The efforts in Kashmir are extending the Modi government’s policies in mainland India to construct a Hindu Rashtra (State). India is currently establishing an image as a fascist state, which has harmed its status in the international community and called its commitment to democracy into doubt.

Given that India is home to significant minorities, Hindutva-driven policies could have terrible consequences for the country. The Rashtriya Swayamsevak Sangh (RSS), which believes that everyone in India should either be Hindus or support the Hindu way of life, is the philosophical foundation of Prime Minister Modi’s BJP-led government. If this strategic orientation culminates in the annihilation of the non-Hindu minority and their expulsion from India, it could have serious consequences for regional peace and security. There are two distinct inclinations.

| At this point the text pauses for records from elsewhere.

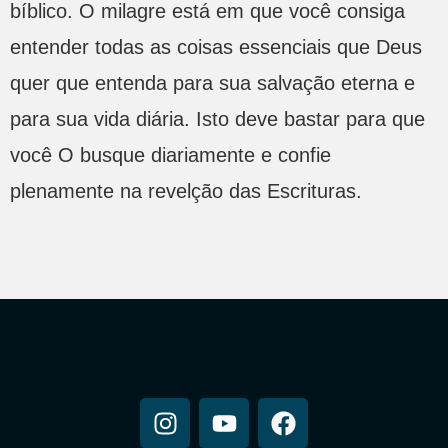
bíblico. O milagre está em que você consiga
entender todas as coisas essenciais que Deus
quer que entenda para sua salvação eterna e
para sua vida diária. Isto deve bastar para que
você O busque diariamente e confie
plenamente na revelção das Escrituras.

The first is an internal upheaval in India, where Hindutva ideology is spreading fear and worry among the country’s minorities, particularly Muslims. Second, encouraged by the US’s position toward India, the Modi government is now acting like a hegemonic state in South Asia. Of course, Pakistan opposes Indian hegemony because it would disrupt South Asia’s delicate balance of power, with disastrous consequences for the entire region. Other South Asian countries are understandably dissatisfied with India’s domineering actions. As a result, India has strained relations with the bulk of its neighbours.

Have all of these occurrences harmed India’s image as a secular and democratic country? Yes, these radical practises have seriously harmed India’s credibility and called into question the country’s claims to be a secular state. A nation that once prided itself on being democratic and multicultural is now striving to build a Hindu state at the expense of all other minorities.

In view of this catastrophic situation, Pakistanis stand in sympathy with the people of Kashmir and share their determination to reject the illegality imposed on them by arbitrary Indian control since October 27, 1947.

The Director General of the Institute of Strategic Studies in Islamabad is the author of “Diplomatic Footprints.”